Re: [PATCH RFC v2] Add /proc/pid/smaps_rollup

From: Michal Hocko <mhocko@kernel.org>
To: Daniel Colascione <dancol@google.com>
Cc: Minchan Kim <minchan@kernel.org>,
	Andrew Morton <akpm@linux-foundation.org>,
	linux-kernel@vger.kernel.org, timmurray@google.com,
	joelaf@google.com, viro@zeniv.linux.org.uk,
	linux-fsdevel@vger.kernel.org, linux-mm@kvack.org,
	sonnyrao@chromium.org, robert.foss@collabora.com,
	linux-api@vger.kernel.org
Subject: Re: [PATCH RFC v2] Add /proc/pid/smaps_rollup
Date: Thu, 10 Aug 2017 12:58:52 +0200	[thread overview]
Message-ID: <20170810105852.GM23863@dhcp22.suse.cz> (raw)
In-Reply-To: <r0251soju3fo.fsf@dancol.org>

On Thu 10-08-17 03:23:23, Daniel Colascione wrote:
> Thanks for taking a look at the patch!
> 
> On Thu, Aug 10 2017, Michal Hocko wrote:
> > [CC linux-api - the patch was posted here
> > http://lkml.kernel.org/r/20170810001557.147285-1-dancol@google.com]
> >
> > On Thu 10-08-17 13:38:31, Minchan Kim wrote:
> >> On Wed, Aug 09, 2017 at 05:15:57PM -0700, Daniel Colascione wrote:
> >> > /proc/pid/smaps_rollup is a new proc file that improves the
> >> > performance of user programs that determine aggregate memory
> >> > statistics (e.g., total PSS) of a process.
> >> > 
> >> > Android regularly "samples" the memory usage of various processes in
> >> > order to balance its memory pool sizes. This sampling process involves
> >> > opening /proc/pid/smaps and summing certain fields. For very large
> >> > processes, sampling memory use this way can take several hundred
> >> > milliseconds, due mostly to the overhead of the seq_printf calls in
> >> > task_mmu.c.
> >
> > Have you tried to reduce that overhead? E.g. by replacing seq_printf by
> > something more simple
> > http://lkml.kernel.org/r/20160817130320.GC20703@dhcp22.suse.cz?
> 
> I haven't tried that yet, but if I'm reading that thread correctly, it
> looks like using more efficient printing primitives gives us a 7%
> speedup. The smaps_rollup patch gives us a much bigger speedup while
> reusing almost all the smaps code, so it seems easier and simpler than a
> bunch of incremental improvements to smaps. And even an efficient smaps
> would have to push 2MB through seq_file for the 3000-VMA process case.
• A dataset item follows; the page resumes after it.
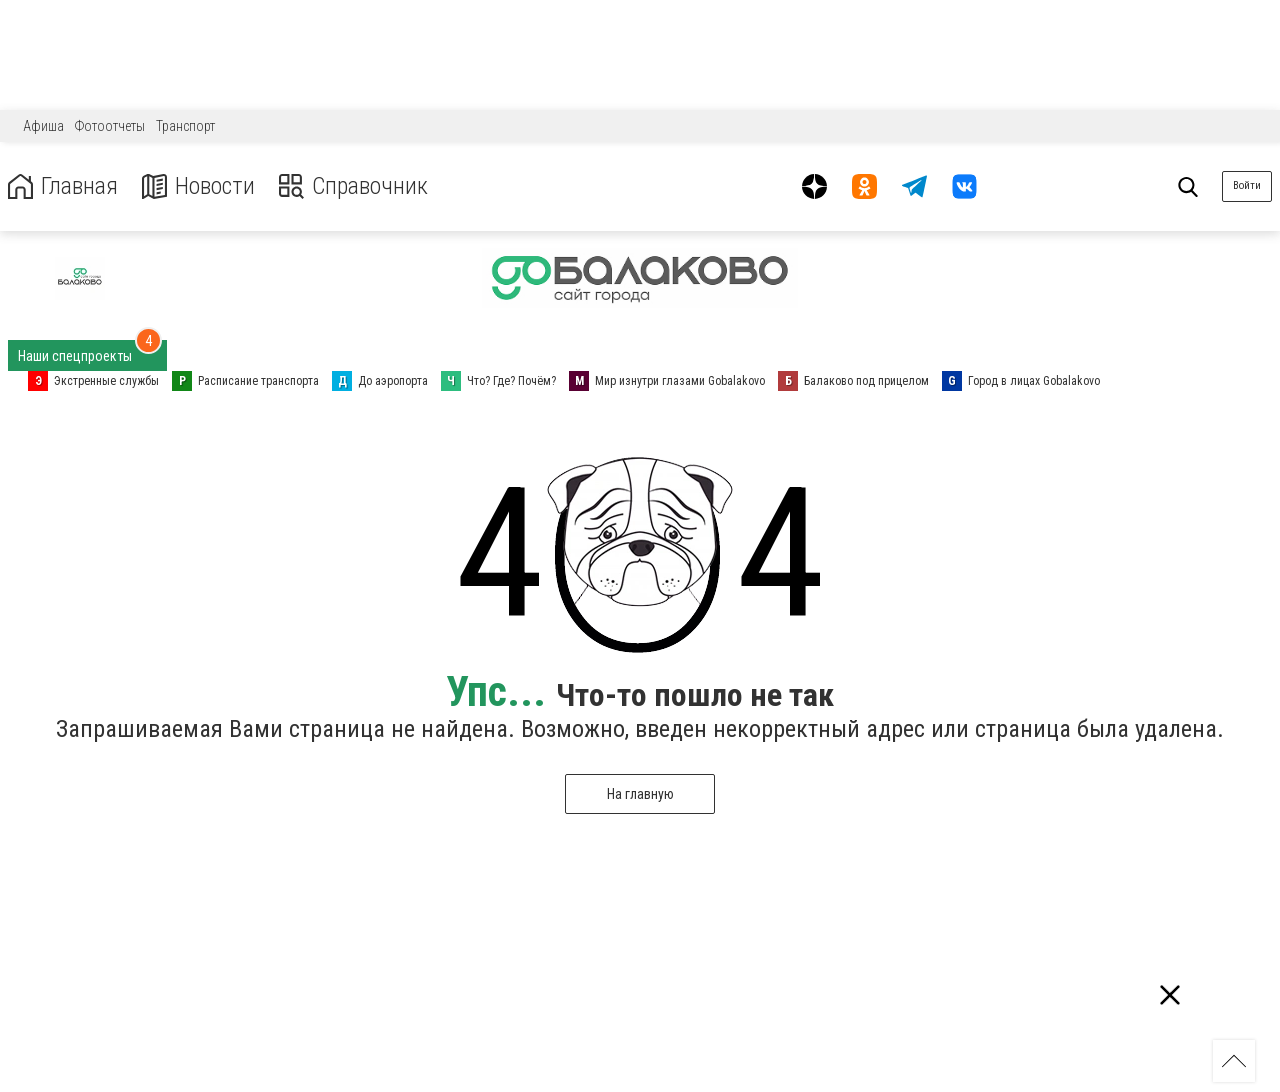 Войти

The thing is that more users would benefit from a more efficient
/proc/pid/smaps call. Maybe we can use some caching tricks etc...  We
should make sure that existing options should be attempted before a new
user visible interface is added. It is kind of sad that the real work
(pte walk) is less expensive than formating the output and copying it to
the userspace...

> > How often you you need to read this information?
> 
> It varies depending on how often processes change state.  We sample a
> short time (tens of seconds) after processes change state (e.g., enters
> foreground) and every few minutes thereafter. We're particularly
> concerned from an energy perspective about needlessly burning CPU on
> background samples.

Please make sure this is documented in the patch along with some numbers
ideally.

[...]

> >> FYI, there was trial but got failed at that time so in this time,
> >> https://marc.info/?l=linux-kernel&m=147310650003277&w=2
> >> http://www.mail-archive.com/linux-kernel@vger.kernel.org/msg1229163.html
> >
> > Yes I really disliked the previous attempt and this one is not all that
> > better. The primary unanswered question back then was a relevant
> > usecase. Back then it was argued [1] that PSS was useful for userspace
> > OOM handling but arguments were rather dubious. Follow up questions [2]
> > shown that the useage of PSS was very workload specific. Minchan has
> > noted some usecase as well but not very specific either.
> 
> Anyway, I see what you mean about PSS being iffy for user-space OOM
> processing (because PSS doesn't tell you how much memory you get back in
> exchange for killing a given process at a particular moment). We're not
> using it like that.
> 
> Instead, we're using the PSS samples we collect asynchronously for
> system-management tasks like fine-tuning oom_adj_score, memory use
> tracking for debugging, application-level memory-use attribution, and
> deciding whether we want to kill large processes during system idle
> maintenance windows. Android has been using PSS for these purposes for a
> long time; as the average process VMA count has increased and and
> devices become more efficiency-conscious, PSS-collection inefficiency
> has started to matter more. IMHO, it'd be a lot safer to optimize the
> existing PSS-collection model, which has been fine-tuned over the years,
> instead of changing the memory tracking approach entirely to work around
> smaps-generation inefficiency.

This is really vague. Please be more specific.
-- 
Michal Hocko
SUSE Labs